> _PROBLEM DETAILS_
Return each line of the data below exactly, omitting any pictures.

[Saved entries]
BEGIN

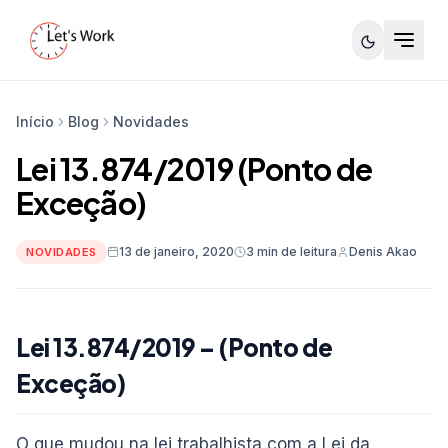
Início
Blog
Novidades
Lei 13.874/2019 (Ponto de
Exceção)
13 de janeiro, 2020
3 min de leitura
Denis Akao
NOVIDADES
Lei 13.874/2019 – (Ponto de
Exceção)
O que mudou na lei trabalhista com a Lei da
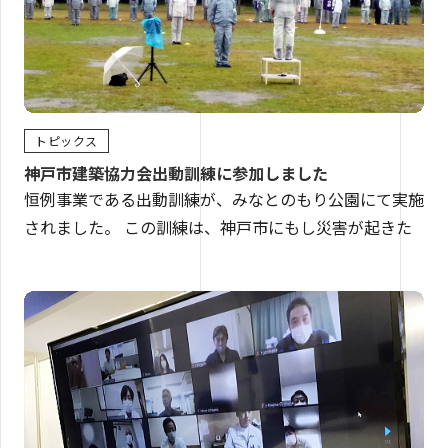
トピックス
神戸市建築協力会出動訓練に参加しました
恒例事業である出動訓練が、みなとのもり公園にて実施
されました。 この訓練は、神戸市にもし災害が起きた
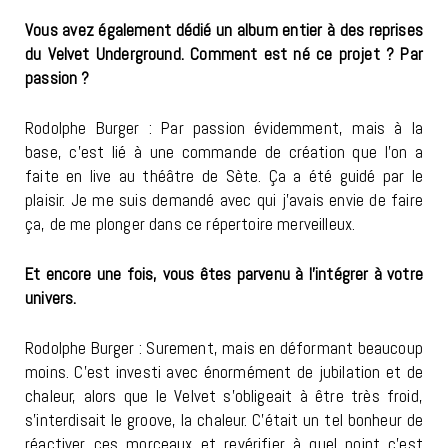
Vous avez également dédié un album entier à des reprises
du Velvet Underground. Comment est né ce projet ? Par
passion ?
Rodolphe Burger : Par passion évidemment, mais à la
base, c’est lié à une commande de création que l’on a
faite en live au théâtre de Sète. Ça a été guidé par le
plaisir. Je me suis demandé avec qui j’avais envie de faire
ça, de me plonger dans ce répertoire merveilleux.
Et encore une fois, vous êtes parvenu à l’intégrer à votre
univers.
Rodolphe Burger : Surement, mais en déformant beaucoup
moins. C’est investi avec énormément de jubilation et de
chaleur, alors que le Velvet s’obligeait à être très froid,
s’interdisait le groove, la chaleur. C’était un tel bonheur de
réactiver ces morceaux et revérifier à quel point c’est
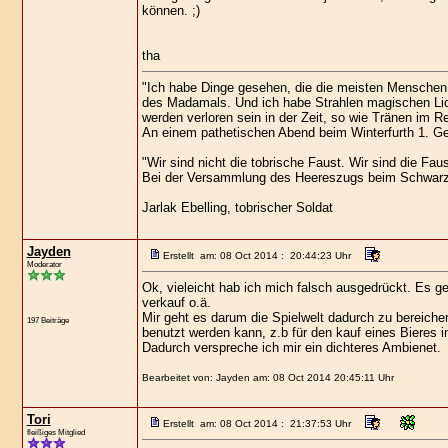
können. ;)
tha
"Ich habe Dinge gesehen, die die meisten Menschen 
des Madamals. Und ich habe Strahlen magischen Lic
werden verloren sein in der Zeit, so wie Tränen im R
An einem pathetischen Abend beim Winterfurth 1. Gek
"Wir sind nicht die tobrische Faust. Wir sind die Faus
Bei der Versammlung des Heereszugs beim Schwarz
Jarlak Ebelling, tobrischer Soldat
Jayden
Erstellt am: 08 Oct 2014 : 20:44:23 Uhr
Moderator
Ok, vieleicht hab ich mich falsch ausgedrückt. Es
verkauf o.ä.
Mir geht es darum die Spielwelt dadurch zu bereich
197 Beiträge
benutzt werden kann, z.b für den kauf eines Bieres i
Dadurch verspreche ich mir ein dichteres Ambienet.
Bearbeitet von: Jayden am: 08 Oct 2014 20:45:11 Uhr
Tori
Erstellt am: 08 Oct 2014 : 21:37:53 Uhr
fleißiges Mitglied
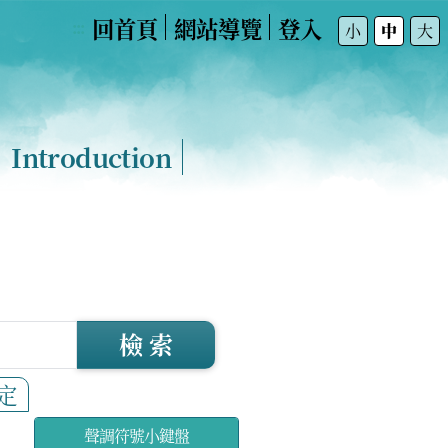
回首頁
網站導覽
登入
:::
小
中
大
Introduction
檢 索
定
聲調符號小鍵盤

END

> _EXERCISE OUTPUT_
Início
Blog
Novidades
Lei 13.874/2019 (Ponto de
Exceção)
13 de janeiro, 2020
3 min de leitura
Denis Akao
NOVIDADES
Lei 13.874/2019 – (Ponto de
Exceção)
O que mudou na lei trabalhista com a Lei da
トピックス
神戸市建築協力会出動訓練に参加しました
恒例事業である出動訓練が、みなとのもり公園にて実施
されました。 この訓練は、神戸市にもし災害が起きた
Vous avez également dédié un album entier à des reprises
du Velvet Underground. Comment est né ce projet ? Par
passion ?
Rodolphe Burger : Par passion évidemment, mais à la
base, c’est lié à une commande de création que l’on a
faite en live au théâtre de Sète. Ça a été guidé par le
plaisir. Je me suis demandé avec qui j’avais envie de faire
ça, de me plonger dans ce répertoire merveilleux.
Et encore une fois, vous êtes parvenu à l’intégrer à votre
univers.
Rodolphe Burger : Surement, mais en déformant beaucoup
moins. C’est investi avec énormément de jubilation et de
chaleur, alors que le Velvet s’obligeait à être très froid,
s’interdisait le groove, la chaleur. C’était un tel bonheur de
réactiver ces morceaux et revérifier à quel point c’est
können. ;)
tha
"Ich habe Dinge gesehen, die die meisten Menschen 
des Madamals. Und ich habe Strahlen magischen Lic
werden verloren sein in der Zeit, so wie Tränen im R
An einem pathetischen Abend beim Winterfurth 1. Gek
"Wir sind nicht die tobrische Faust. Wir sind die Faus
Bei der Versammlung des Heereszugs beim Schwarz
Jarlak Ebelling, tobrischer Soldat
Jayden
Erstellt am: 08 Oct 2014 : 20:44:23 Uhr
Moderator
Ok, vieleicht hab ich mich falsch ausgedrückt. Es
verkauf o.ä.
Mir geht es darum die Spielwelt dadurch zu bereich
197 Beiträge
benutzt werden kann, z.b für den kauf eines Bieres i
Dadurch verspreche ich mir ein dichteres Ambienet.
Bearbeitet von: Jayden am: 08 Oct 2014 20:45:11 Uhr
Tori
Erstellt am: 08 Oct 2014 : 21:37:53 Uhr
fleißiges Mitglied
回首頁
網站導覽
登入
:::
小
中
大
Introduction
檢 索
定
聲調符號小鍵盤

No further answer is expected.